Quantum mechanics didn't require $10B (or whatever the equivalent would be in 1930-ish currency) to create. The "inventors" of QM were trying to explain measurements that were already made, quite inexpensively, that did not fit the model of nature that we had at that time.
Basically, the experiments were done, measurements made. Now the theorists were trying to understand what they needed in order to be able to provide a model that fit these results. This required a number of specific mental leaps of faith. Some of these are controversial even today. But they fit the experiments, so the issue for us is one of a mental model.

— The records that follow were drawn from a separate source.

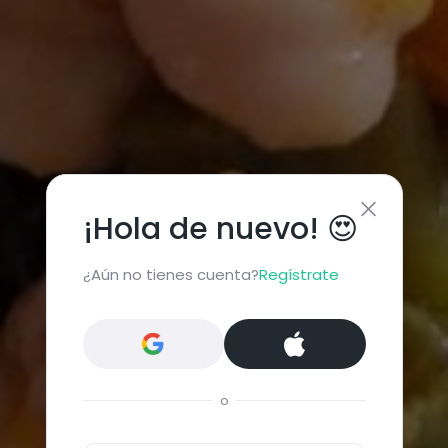
¡Hola de nuevo! 😍
¿Aún no tienes cuenta?
Regístrate
o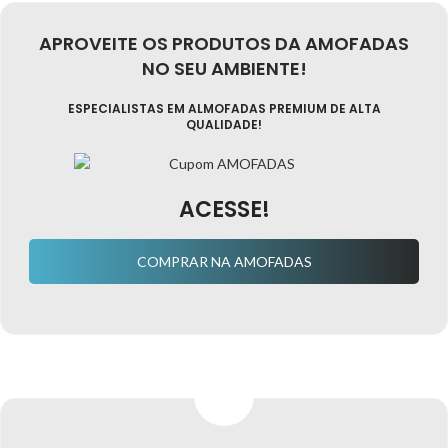
APROVEITE OS PRODUTOS DA AMOFADAS
NO SEU AMBIENTE!
ESPECIALISTAS EM ALMOFADAS PREMIUM DE ALTA
QUALIDADE!
ACESSE!
COMPRAR NA AMOFADAS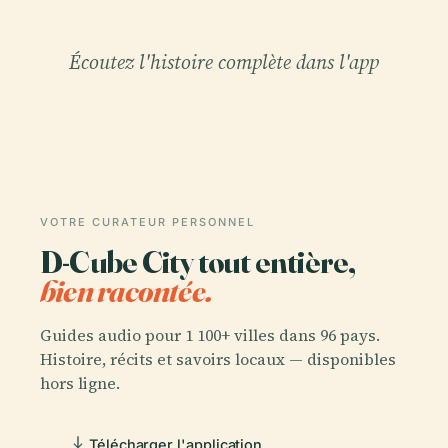
Écoutez l'histoire complète dans l'app
VOTRE CURATEUR PERSONNEL
D-Cube City tout entière,
bien racontée.
Guides audio pour 1 100+ villes dans 96 pays.
Histoire, récits et savoirs locaux — disponibles
hors ligne.
Télécharger l'application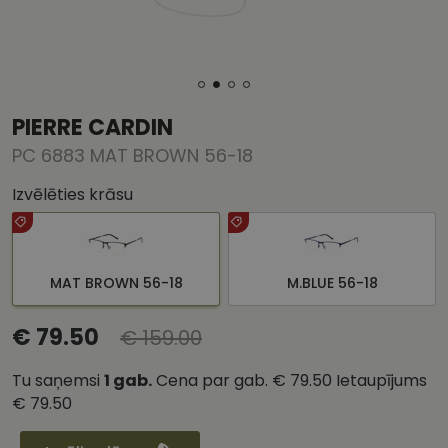
PIERRE CARDIN
PC 6883 MAT BROWN 56-18
Izvēlēties krāsu
MAT BROWN 56-18
M.BLUE 56-18
€ 79.50
€ 159.00
Tu saņemsi
1
gab.
Cena par gab.
€ 79.50
Ietaupījums
€ 79.50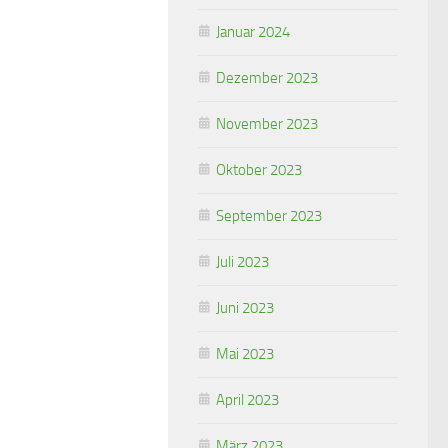
Januar 2024
Dezember 2023
November 2023
Oktober 2023
September 2023
Juli 2023
Juni 2023
Mai 2023
April 2023
März 2023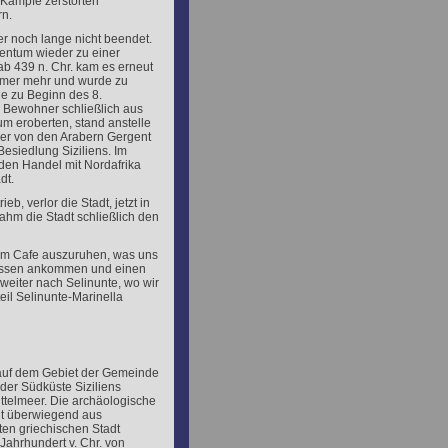
Kämpfe zerstörten
rn.
r noch lange nicht beendet.
gentum wieder zu einer
b 439 n. Chr. kam es erneut
 immer mehr und wurde zu
e zu Beginn des 8.
 Bewohner schließlich aus
um eroberten, stand anstelle
 Der von den Arabern Gergent
esiedlung Siziliens. Im
en Handel mit Nordafrika
dt.
eb, verlor die Stadt, jetzt in
ahm die Stadt schließlich den
nem Cafe auszuruhen, was uns
 Bussen ankommen und einen
 weiter nach Selinunte, wo wir
eil Selinunte-Marinella
 auf dem Gebiet der Gemeinde
der Südküste Siziliens
ttelmeer. Die archäologische
ht überwiegend aus
ten griechischen Stadt
 Jahrhundert v. Chr. von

But ... and this is critical, not all of physics is quantum mechanical. Orbital calculations don't (normally) require QM. Steam engines, heat engines, etc. don't normally require QM.
The objections some of us have with classifying "all of physics being HEP" is that it is not, and the reality is that most physics do not require accelerators. Most new physics won't require accelerators.

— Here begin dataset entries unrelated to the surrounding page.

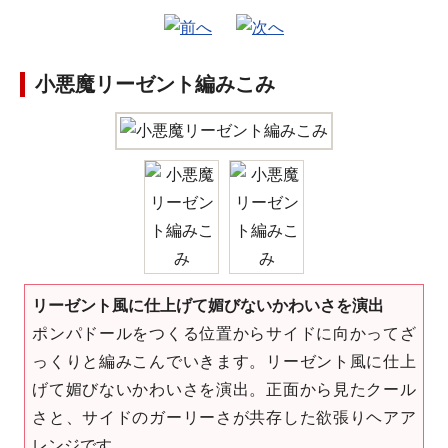
小悪魔リーゼント編みこみ
リーゼント風に仕上げて媚びないかわいさを演出
ポンパドールをつくる位置からサイドに向かってざ
っくりと編みこんでいきます。リーゼント風に仕上
げて媚びないかわいさを演出。正面から見たクール
さと、サイドのガーリーさが共存した欲張りヘアア
レンジです。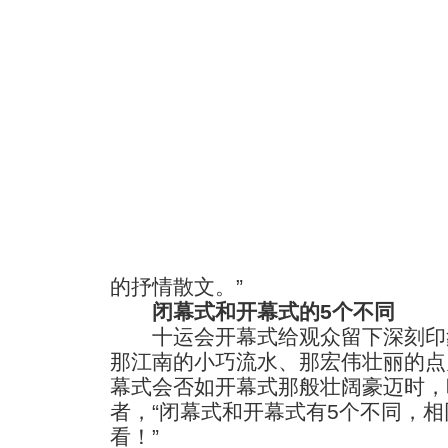
的抒情散文。”
闭幕式和开幕式的5个不同
十运会开幕式给观众留下深刻印象
那江南的小巧流水、那宏伟壮丽的点
幕式会否如开幕式那般壮阔豪迈时，
者，“闭幕式和开幕式有5个不同，
看！”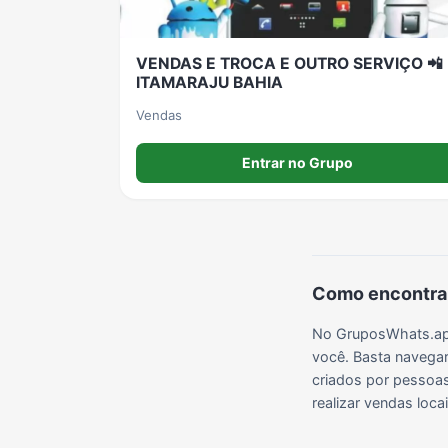
VENDAS E TROCA E OUTRO SERVIÇO 📲
ITAMARAJU BAHIA
Vendas
Entrar no Grupo
Como encontrar
No GruposWhats.app
você. Basta navegar
criados por pessoas 
realizar vendas loc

A great example from earlier this year is the first sighting of a Majorana fermion[1]. Though this article also makes the mistake of "In particle physics, fermions are a class of elementary particles". Its not in particle (HEP) physics. Its in physics.
[1] https://news.mit.edu/2020/first-majorana-fermion-metal-quant...

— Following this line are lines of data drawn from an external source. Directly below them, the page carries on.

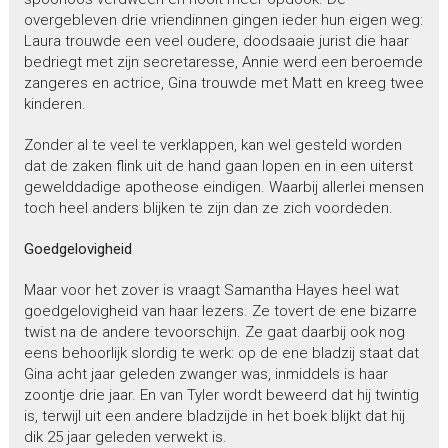
overgebleven drie vriendinnen gingen ieder hun eigen weg:
Laura trouwde een veel oudere, doodsaaie jurist die haar
bedriegt met zijn secretaresse, Annie werd een beroemde
zangeres en actrice, Gina trouwde met Matt en kreeg twee
kinderen.
Zonder al te veel te verklappen, kan wel gesteld worden
dat de zaken flink uit de hand gaan lopen en in een uiterst
gewelddadige apotheose eindigen. Waarbij allerlei mensen
toch heel anders blijken te zijn dan ze zich voordeden.
Goedgelovigheid
Maar voor het zover is vraagt Samantha Hayes heel wat
goedgelovigheid van haar lezers. Ze tovert de ene bizarre
twist na de andere tevoorschijn. Ze gaat daarbij ook nog
eens behoorlijk slordig te werk: op de ene bladzij staat dat
Gina acht jaar geleden zwanger was, inmiddels is haar
zoontje drie jaar. En van Tyler wordt beweerd dat hij twintig
is, terwijl uit een andere bladzijde in het boek blijkt dat hij
dik 25 jaar geleden verwekt is.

Also, look at the military budget and think what is potentially more useful...
That analogy has broken down. It’s not to say that we couldn’t learn something at 100TeV that could be useful or even revolutionary like QM was, but we also don’t really have any reason to believe that right now other than cheery optimism.
I’m all for finding high energy physics, I just don’t think it can justify it’s current budget in the quest for newer bigger colliders at higher and higher energies.